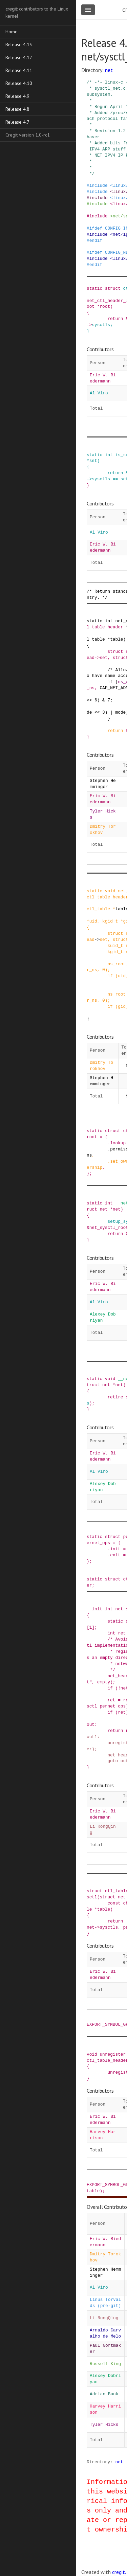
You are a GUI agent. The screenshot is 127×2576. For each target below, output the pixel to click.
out (90, 1724)
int (109, 455)
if (109, 682)
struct (113, 288)
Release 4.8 (17, 109)
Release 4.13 (18, 44)
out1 (92, 1737)
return (115, 319)
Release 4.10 (18, 83)
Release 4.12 (18, 57)
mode (120, 712)
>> (89, 700)
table (116, 639)
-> (89, 325)
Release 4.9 (17, 96)
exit (115, 1555)
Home (11, 32)
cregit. (119, 2572)
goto (112, 1761)
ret (122, 1633)
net (109, 70)
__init (94, 1609)
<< (97, 712)
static (94, 288)
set (93, 461)
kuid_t (115, 946)
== (115, 479)
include (98, 185)
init (115, 1549)
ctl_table (98, 909)
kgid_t (110, 921)
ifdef (95, 228)
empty (103, 1682)
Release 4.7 (17, 122)
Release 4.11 (18, 70)
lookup (118, 1143)
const (113, 1903)
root (105, 306)
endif (95, 240)
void (110, 891)
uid (93, 921)
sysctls (101, 325)
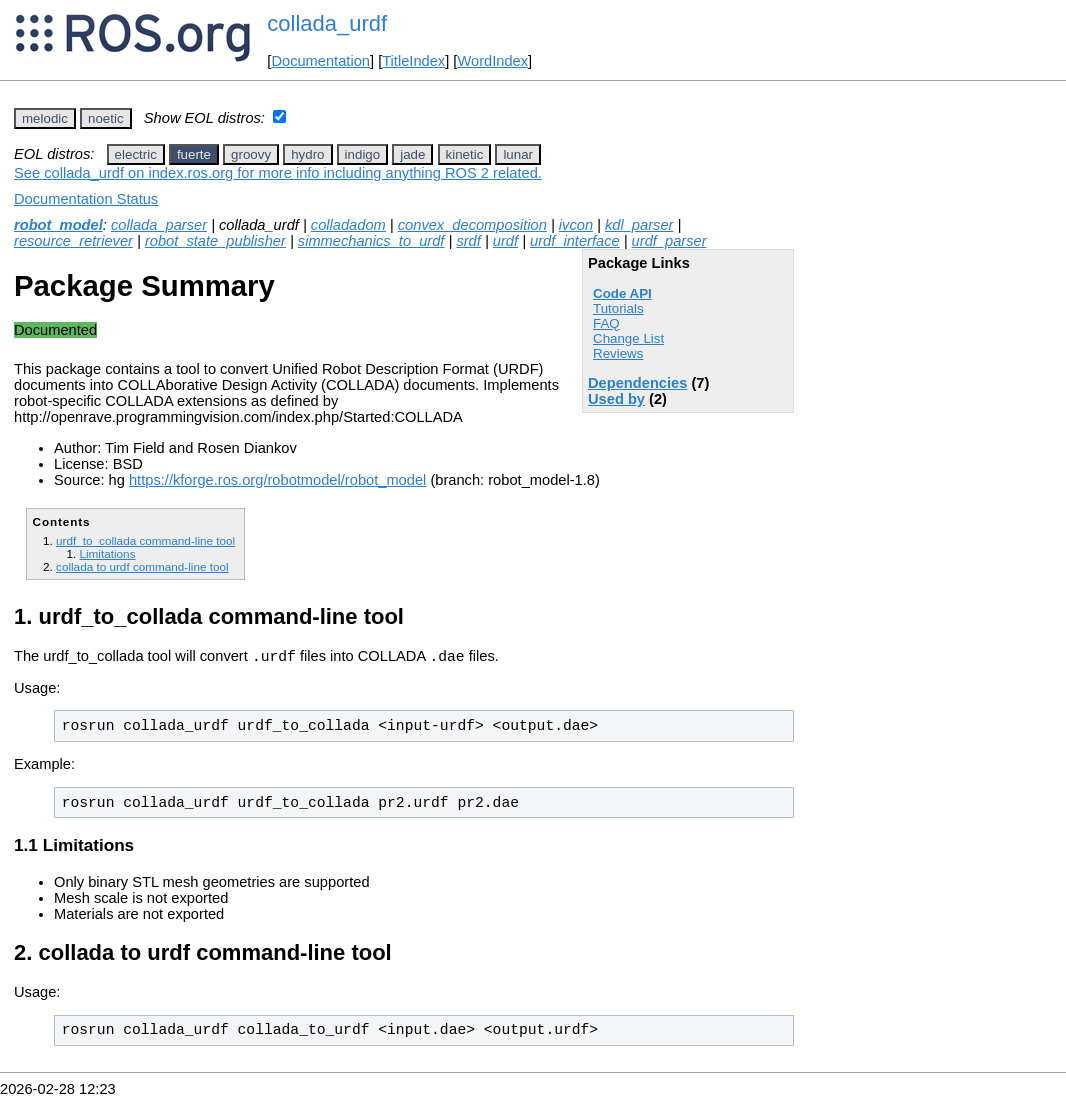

INSTRUCTIONS TO FOLLOW =
With pictures left out, transcribe each line from the one containing "empty (103, 1682)" through the end of the data, both ends included.

WORKED SOLUTION =
empty (103, 1682)
Release 4.7 (17, 122)
Release 4.11 (18, 70)
lookup (118, 1143)
const (113, 1903)
root (105, 306)
endif (95, 240)
void (110, 891)
uid (93, 921)
sysctls (101, 325)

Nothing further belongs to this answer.